3. Stop using sales tax money to float your operations. It will cost you far more in potential penalties, fees, interest, time and aggravation than obtaining some short term financing. The most prudent strategy is to discipline yourself to deposit all the sales tax money you collect each day into a separate bank account. Tax liabilities grow because business owners use the tax money they collect as working capital for their operations.
4. Invest in a payroll service. The two biggest cash flow crunchers are payroll and sales taxes. It may seem like an unnecessary cost for very small businesses, but a good payroll service can be invaluable, particularly in the collection and payment of payroll taxes. Rather than worry about saving the money and making progress payments to federal and state agencies, let the pros do it.

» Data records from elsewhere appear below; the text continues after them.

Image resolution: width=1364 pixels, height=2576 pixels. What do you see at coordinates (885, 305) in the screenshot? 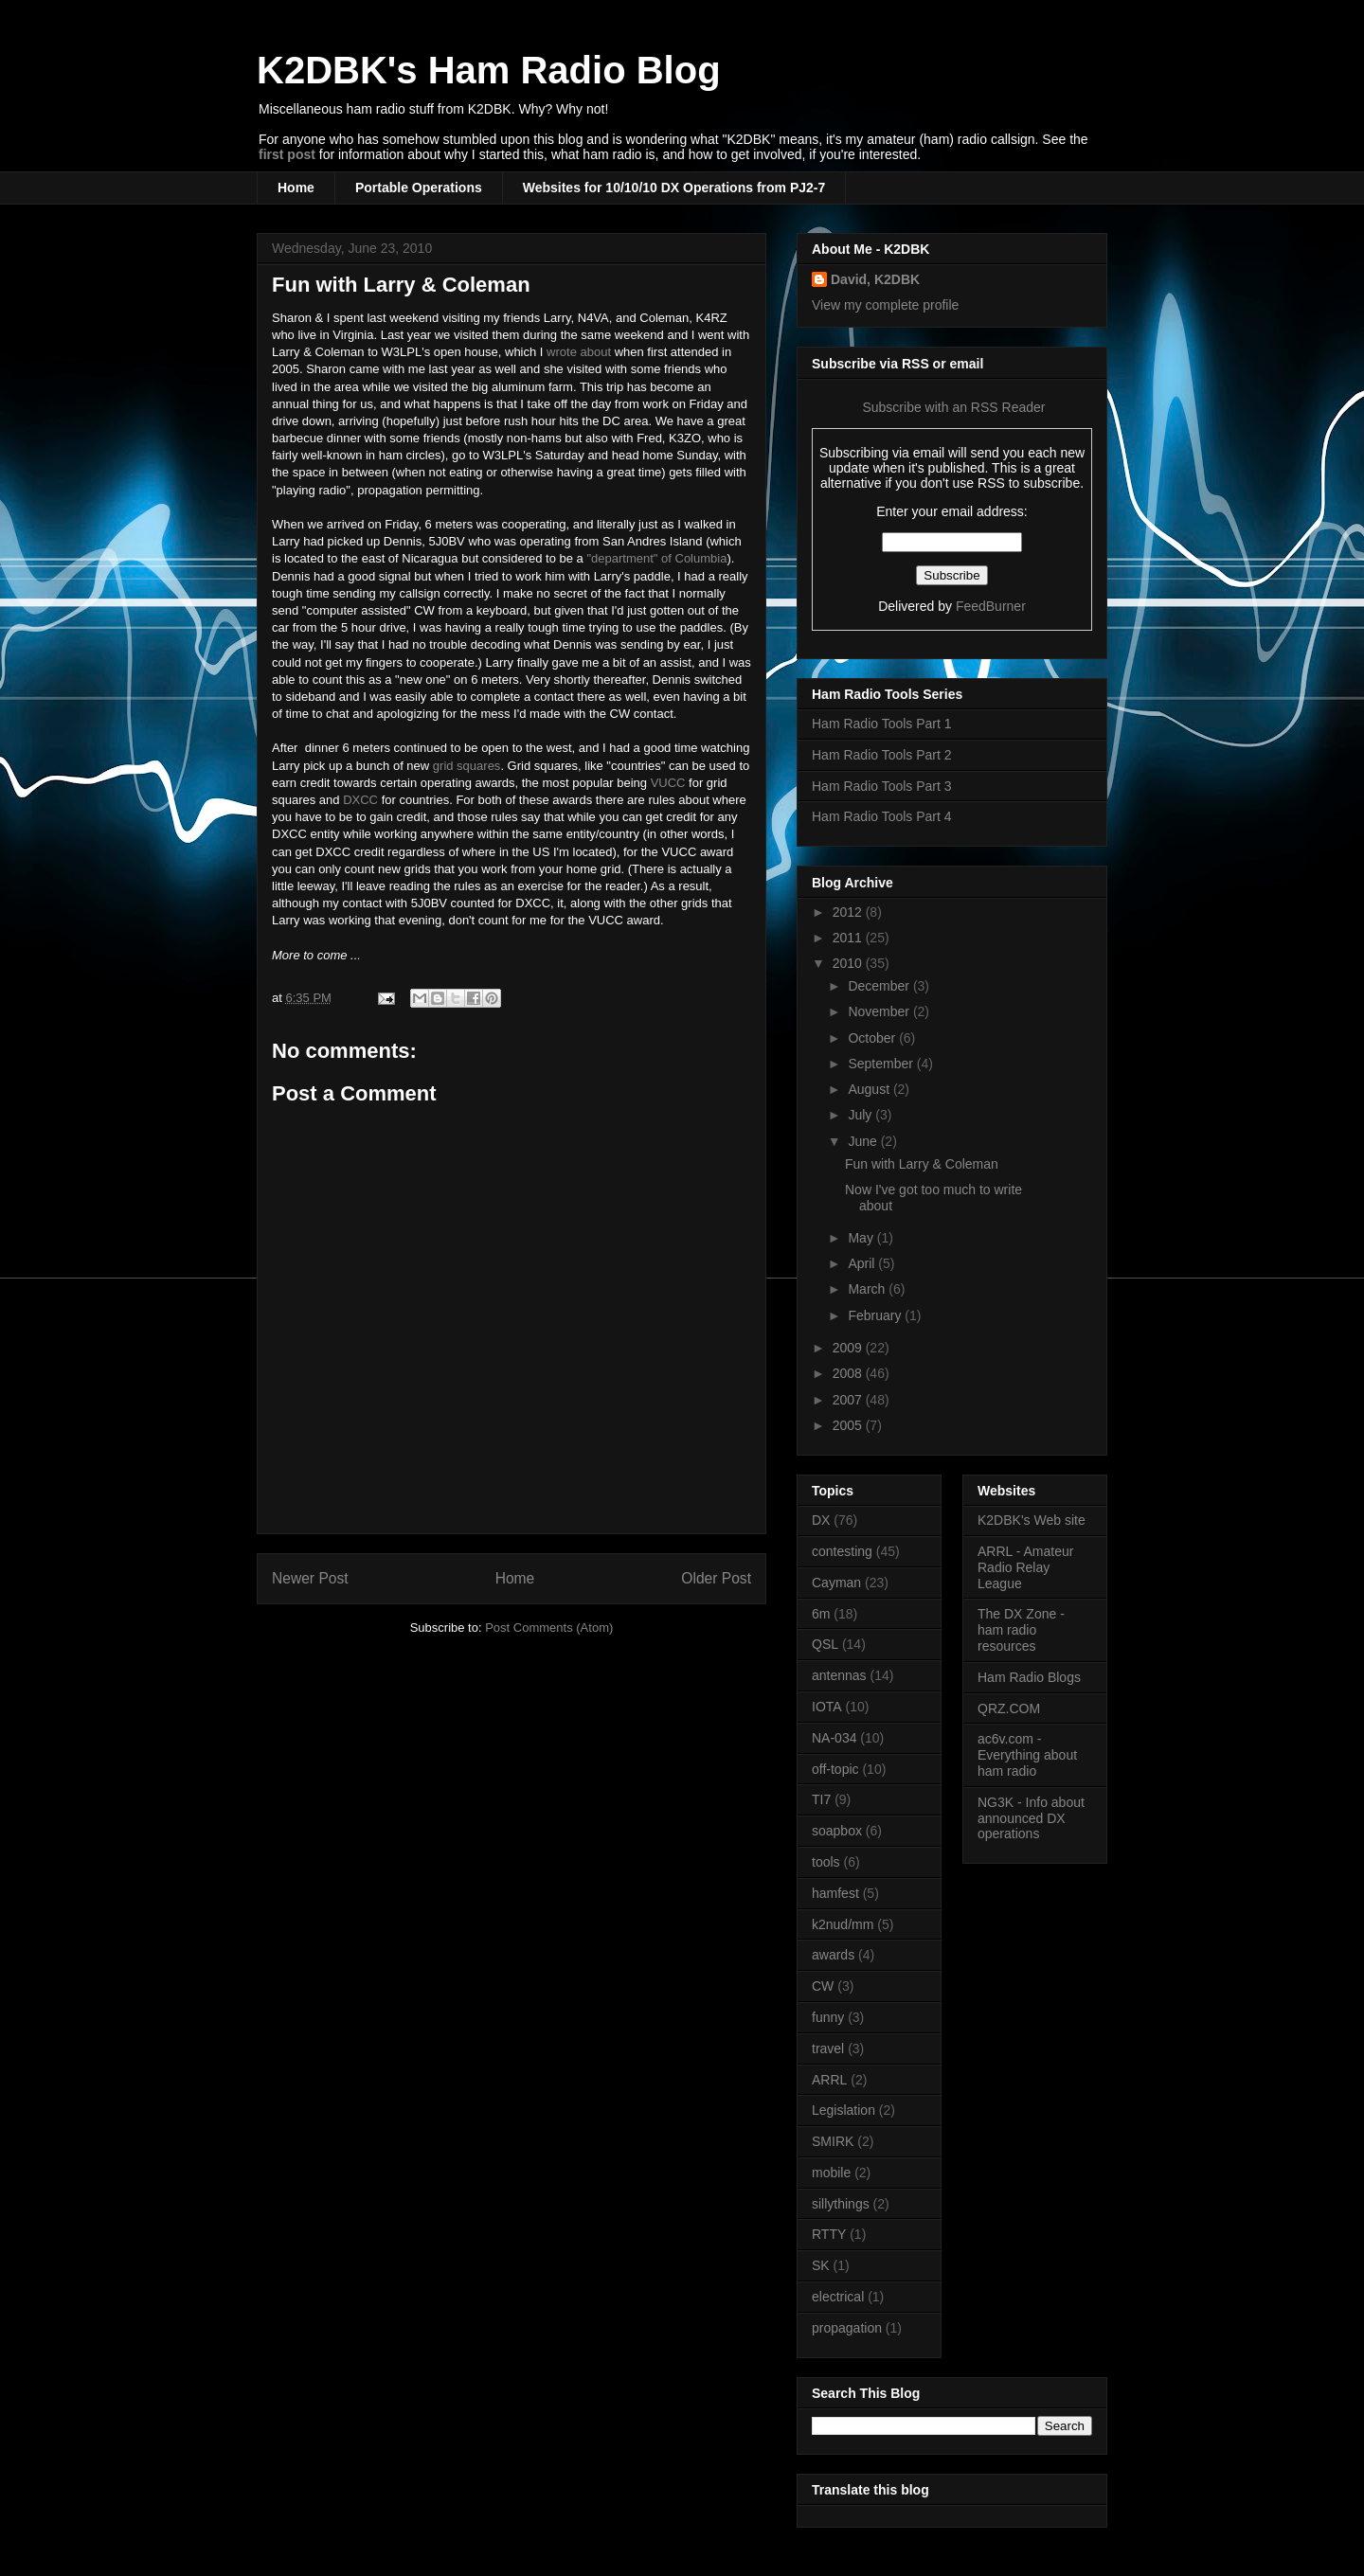 I see `View my complete profile` at bounding box center [885, 305].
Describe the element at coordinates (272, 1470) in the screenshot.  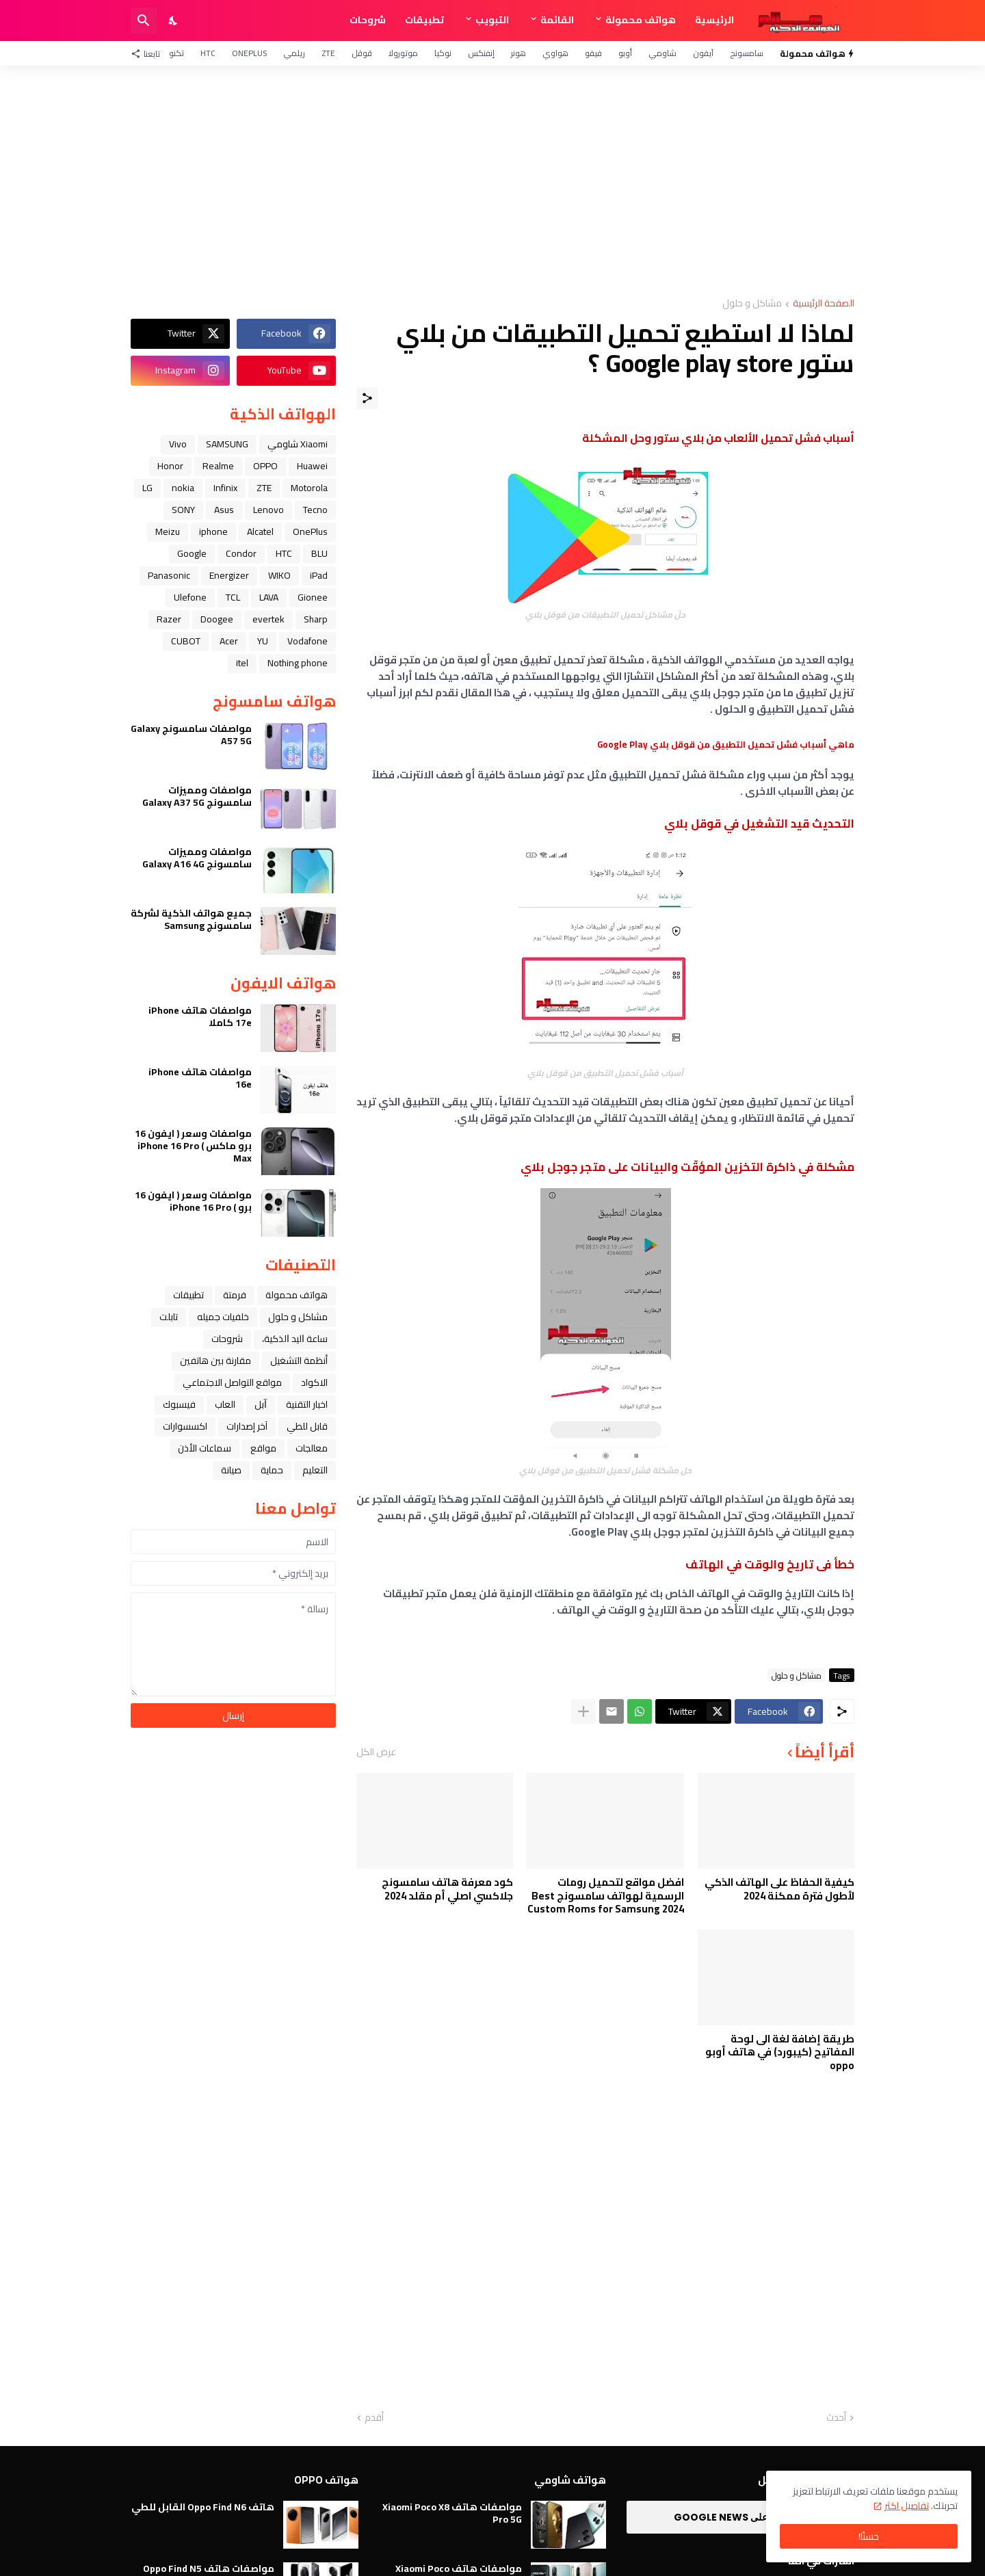 I see `حماية` at that location.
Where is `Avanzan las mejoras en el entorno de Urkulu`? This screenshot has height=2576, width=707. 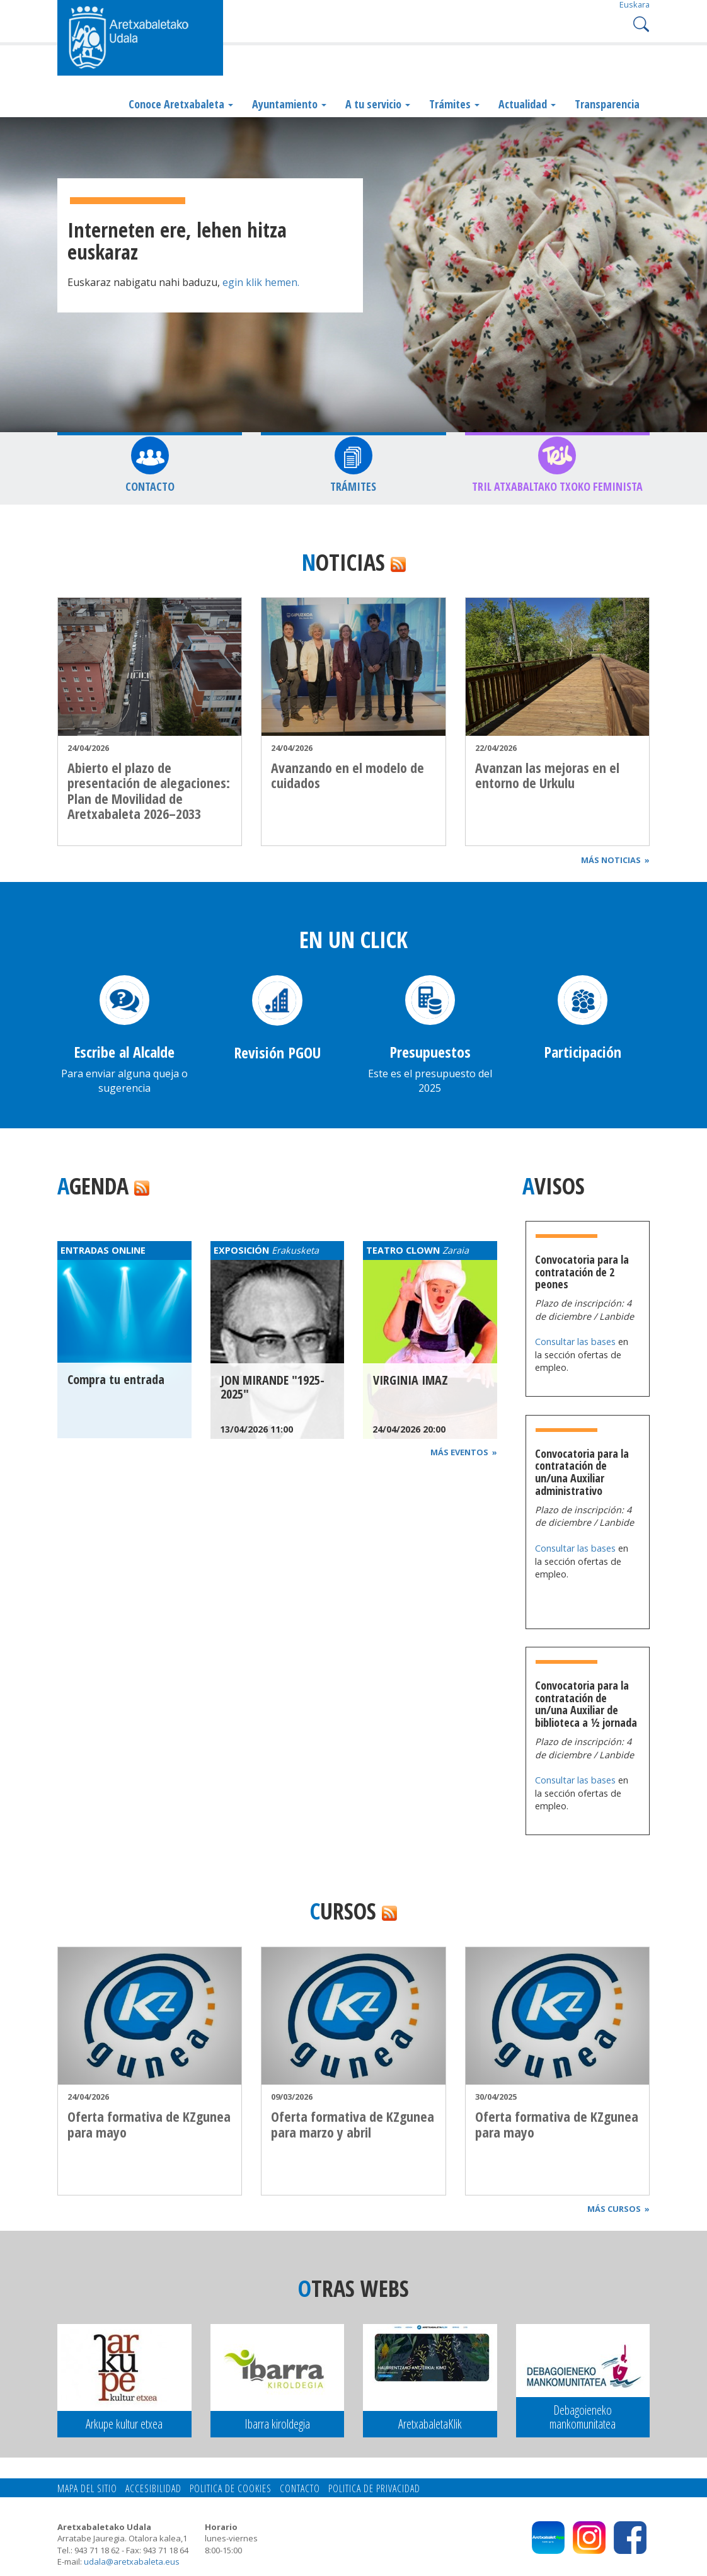 Avanzan las mejoras en el entorno de Urkulu is located at coordinates (547, 775).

5. Get creative with your payroll schedule. Every business owner has a different revenue stream. Retailers and restaurants take in daily revenue. Manufacturers, wholesalers and even health clubs take revenue in on a monthly basis. Most of these businesses need to meet weekly payrolls and solid cash flow planning is required to make sure that the outflow is covered by the cash on hand and the incoming money. This is great for all of those businesses with high frequency of deposits like retailers, but could be a challenge for those with a slower receivables payment stream. Some states permit bi-weekly or bi-monthly payroll, which can be helpful to those businesses, especially when paid on the week before or after rent or other obligations are due. This also cuts down on the frequency of payroll tax deposits, as the payroll periods are spread out.
6. Establish relationships with a reputable credit provider. Planning for a rainy day is a noble cause but unrealistic for many small business owners. One thing I have learned as a one-time small business owner—and now as someone who finances them—is that most cash flow storms come on suddenly and it brings a sense of desperation or lack of control. It happens to most businesses at one time or another. If you work with a quality company that provides working capital, stick with them and build a relationship. If they know you, they will be there to help quickly when you call.
7. Strengthen your relationship with your banker. Your banker may not give you a loan and may not provide you with a line of credit, but they do have a great deal to say if checks bounce or are charged NSF fees and cleared. Communicate with your banker and let them know where you stand and what is happening with your business. They often listen and help.
Managing cash flow has long been, and will long be, a pain point for many small business owners, but it’s possible to bring relief through smart planning and open lines of communication with vendors and financial partners.